## TASK DIRECTIONS
All the data below goes into the copy word for word, but the pictures don't.

#### RECORDS FOR THE TASK

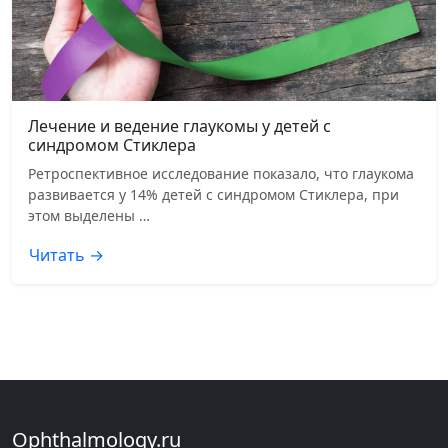
Лечение и ведение глаукомы у детей с
синдромом Стиклера
Ретроспективное исследование показало, что глаукома
развивается у 14% детей с синдромом Стиклера, при
этом выделены …
Читать →
Ophthalmology.ru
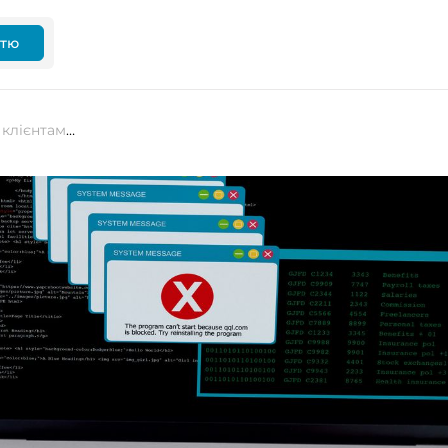
ттю
Microsoft виправляє проблеми з клієнтами Outlook, які не синхронізуються через Exchange ActiveSync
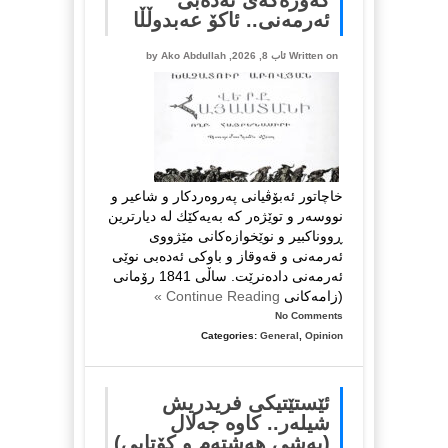
ئه‌رمه‌نی.. ئاكۆ عه‌بدوڵڵا
Written on ئاب 8, 2026, by
Ako Abdullah
خاچاتور ئەبۆڤیانی په‌روه‌ردكار و شاعیر و
نووسه‌ر و توێژه‌ر كه‌ به‌یەکێك لە دیارترین
ڕووناکبیر و نوێخوازه‌‌كانی مێژووی
ئەرمەنی و قەوقاز و باوكی ئه‌ده‌بی نوێی
ئه‌رمه‌نی داده‌نرێت. ساڵی 1841 رۆمانی
(زامه‌كانی
Continue Reading »
No Comments
Categories:
General
,
Opinion
ئێستێتیکی فریدریش
شیلەر.. کاوە جەلال
(بەشی هەشتەم و کۆتایی)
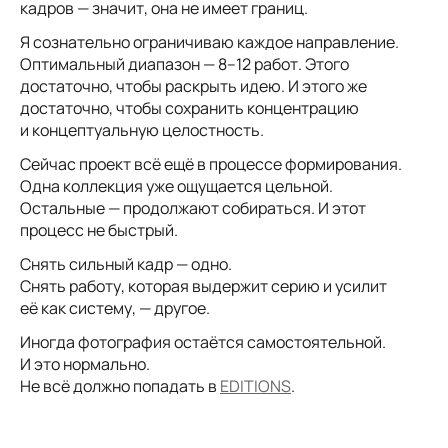
кадров — значит, она не имеет границ.
Я сознательно ограничиваю каждое направление.
Оптимальный диапазон — 8–12 работ. Этого
достаточно, чтобы раскрыть идею. И этого же
достаточно, чтобы сохранить концентрацию
и концептуальную целостность.
Сейчас проект всё ещё в процессе формирования.
Одна коллекция уже ощущается цельной.
Остальные — продолжают собираться. И этот
процесс не быстрый.
Снять сильный кадр — одно.
Снять работу, которая выдержит серию и усилит
её как систему, — другое.
Иногда фотография остаётся самостоятельной.
И это нормально.
Не всё должно попадать в
EDITIONS
.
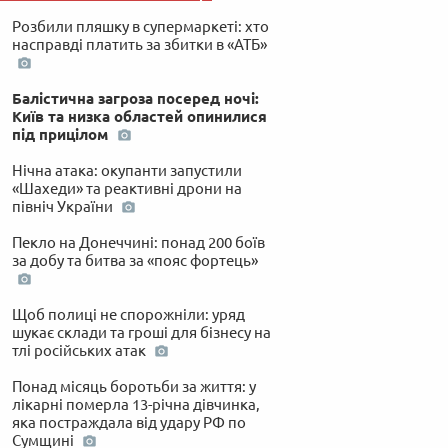
Розбили пляшку в супермаркеті: хто
насправді платить за збитки в «АТБ»
Балістична загроза посеред ночі:
Київ та низка областей опинилися
під прицілом
Нічна атака: окупанти запустили
«Шахеди» та реактивні дрони на
північ України
Пекло на Донеччині: понад 200 боїв
за добу та битва за «пояс фортець»
Щоб полиці не спорожніли: уряд
шукає склади та гроші для бізнесу на
тлі російських атак
Понад місяць боротьби за життя: у
лікарні померла 13-річна дівчинка,
яка постраждала від удару РФ по
Сумщині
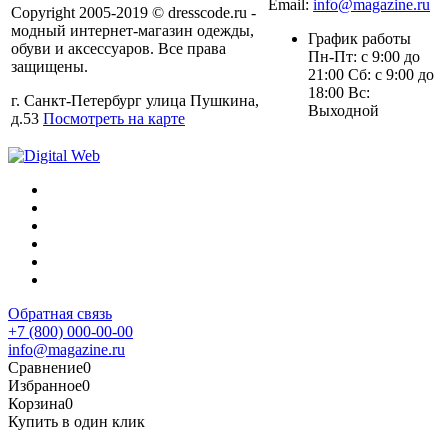
Email:
info@magazine.ru
Copyright 2005-2019 © dresscode.ru -
модный интернет-магазин одежды,
График работы
обуви и аксессуаров. Все права
Пн-Пт: с 9:00 до
защищены.
21:00 Сб: с 9:00 до
18:00 Вс:
г. Санкт-Петербург улица Пушкина,
Выходной
д.53
Посмотреть на карте
Обратная связь
+7 (800) 000-00-00
info@magazine.ru
Сравнение
0
Избранное
0
Корзина
0
Купить в один клик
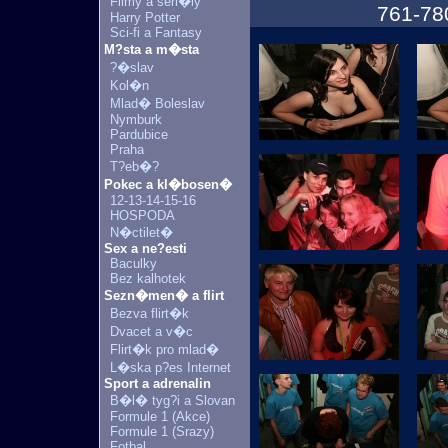
Filmy a seri�ly
761-78
Harry Potter
Sci-fi a Fantasy
M?sta a m�sta
?�slav
Kol�n
Mlad� Boleslav
Nymburk
Pardubice
Praha
T?eb�?
Pokec a kl�bosen�
12-13-14-15-16
HOSPODA
N�ctilet�
Sex a ne?esti
Baculky
Bez kalhotek
Sezn�men� a flirt
Bezva flirt�k
Dvacet a v�c
Flirt�k pro mlad�
L�ska p?es Internet
Sport a adrenalin
B�l� tyg?i a Slovan
Formule 1 (Akce)
Formule 1 (Srazy)
Fotbal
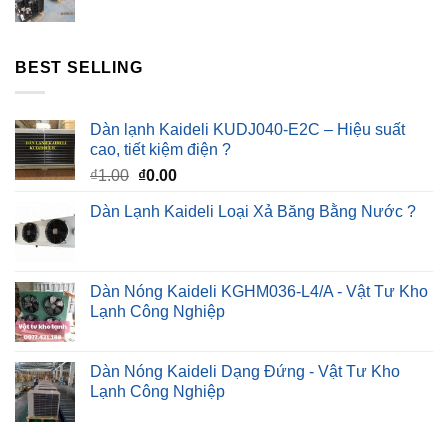
BEST SELLING
Dàn lạnh Kaideli KUDJ040-E2C – Hiệu suất
cao, tiết kiệm điện ?
Giá
Giá
₫
1.00
₫
0.00
gốc
hiện
Dàn Lạnh Kaideli Loại Xả Băng Bằng Nước ?
là:
tại
₫1.00.
là:
₫0.00.
Dàn Nóng Kaideli KGHM036-L4/A - Vật Tư Kho
Lạnh Công Nghiệp
Dàn Nóng Kaideli Dạng Đứng - Vật Tư Kho
Lạnh Công Nghiệp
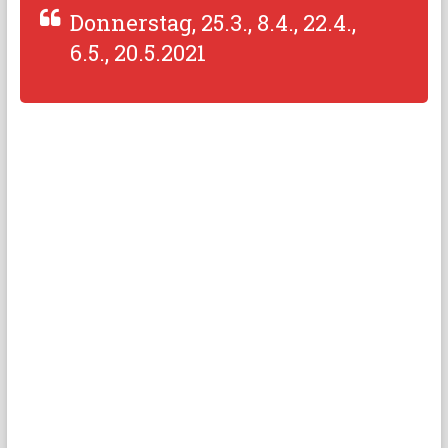
Donnerstag, 25.3., 8.4., 22.4.,
6.5., 20.5.2021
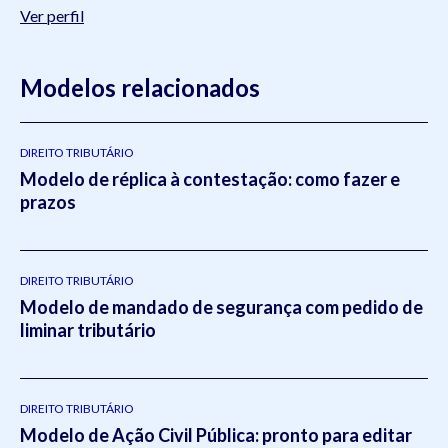
Ver perfil
Modelos relacionados
DIREITO TRIBUTÁRIO
Modelo de réplica à contestação: como fazer e
prazos
DIREITO TRIBUTÁRIO
Modelo de mandado de segurança com pedido de
liminar tributário
DIREITO TRIBUTÁRIO
Modelo de Ação Civil Pública: pronto para editar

########

## RESPONSE
Лечение и ведение глаукомы у детей с
синдромом Стиклера
Ретроспективное исследование показало, что глаукома
развивается у 14% детей с синдромом Стиклера, при
этом выделены …
Читать →
Ophthalmology.ru
ттю
Microsoft виправляє проблеми з клієнтами Outlook, які не синхронізуються через Exchange ActiveSync
ئه‌رمه‌نی.. ئاكۆ عه‌بدوڵڵا
Written on ئاب 8, 2026, by
Ako Abdullah
خاچاتور ئەبۆڤیانی په‌روه‌ردكار و شاعیر و
نووسه‌ر و توێژه‌ر كه‌ به‌یەکێك لە دیارترین
ڕووناکبیر و نوێخوازه‌‌كانی مێژووی
ئەرمەنی و قەوقاز و باوكی ئه‌ده‌بی نوێی
ئه‌رمه‌نی داده‌نرێت. ساڵی 1841 رۆمانی
(زامه‌كانی
Continue Reading »
No Comments
Categories:
General
,
Opinion
ئێستێتیکی فریدریش
شیلەر.. کاوە جەلال
(بەشی هەشتەم و کۆتایی)
кадров — значит, она не имеет границ.
Я сознательно ограничиваю каждое направление.
Оптимальный диапазон — 8–12 работ. Этого
достаточно, чтобы раскрыть идею. И этого же
достаточно, чтобы сохранить концентрацию
и концептуальную целостность.
Сейчас проект всё ещё в процессе формирования.
Одна коллекция уже ощущается цельной.
Остальные — продолжают собираться. И этот
процесс не быстрый.
Снять сильный кадр — одно.
Снять работу, которая выдержит серию и усилит
её как систему, — другое.
Иногда фотография остаётся самостоятельной.
И это нормально.
Не всё должно попадать в
EDITIONS
.
Розбили пляшку в супермаркеті: хто
насправді платить за збитки в «АТБ»
Балістична загроза посеред ночі:
Київ та низка областей опинилися
під прицілом
Нічна атака: окупанти запустили
«Шахеди» та реактивні дрони на
північ України
Пекло на Донеччині: понад 200 боїв
за добу та битва за «пояс фортець»
Щоб полиці не спорожніли: уряд
шукає склади та гроші для бізнесу на
тлі російських атак
Понад місяць боротьби за життя: у
лікарні померла 13-річна дівчинка,
яка постраждала від удару РФ по
Сумщині
Email:
info@magazine.ru
Copyright 2005-2019 © dresscode.ru -
модный интернет-магазин одежды,
График работы
обуви и аксессуаров. Все права
Пн-Пт: с 9:00 до
защищены.
21:00 Сб: с 9:00 до
18:00 Вс:
г. Санкт-Петербург улица Пушкина,
Выходной
д.53
Посмотреть на карте
Обратная связь
+7 (800) 000-00-00
info@magazine.ru
Сравнение
0
Избранное
0
Корзина
0
Купить в один клик
Filmy a seri�ly
761-78
Harry Potter
Sci-fi a Fantasy
M?sta a m�sta
?�slav
Kol�n
Mlad� Boleslav
Nymburk
Pardubice
Praha
T?eb�?
Pokec a kl�bosen�
12-13-14-15-16
HOSPODA
N�ctilet�
Sex a ne?esti
Baculky
Bez kalhotek
Sezn�men� a flirt
Bezva flirt�k
Dvacet a v�c
Flirt�k pro mlad�
L�ska p?es Internet
Sport a adrenalin
B�l� tyg?i a Slovan
Formule 1 (Akce)
Formule 1 (Srazy)
Fotbal
BEST SELLING
Dàn lạnh Kaideli KUDJ040-E2C – Hiệu suất
cao, tiết kiệm điện ?
Giá
Giá
₫
1.00
₫
0.00
gốc
hiện
Dàn Lạnh Kaideli Loại Xả Băng Bằng Nước ?
là:
tại
₫1.00.
là:
₫0.00.
Dàn Nóng Kaideli KGHM036-L4/A - Vật Tư Kho
Lạnh Công Nghiệp
Dàn Nóng Kaideli Dạng Đứng - Vật Tư Kho
Lạnh Công Nghiệp
Donnerstag, 25.3., 8.4., 22.4.,
6.5., 20.5.2021
Ver perfil
Modelos relacionados
DIREITO TRIBUTÁRIO
Modelo de réplica à contestação: como fazer e
prazos
DIREITO TRIBUTÁRIO
Modelo de mandado de segurança com pedido de
liminar tributário
DIREITO TRIBUTÁRIO
Modelo de Ação Civil Pública: pronto para editar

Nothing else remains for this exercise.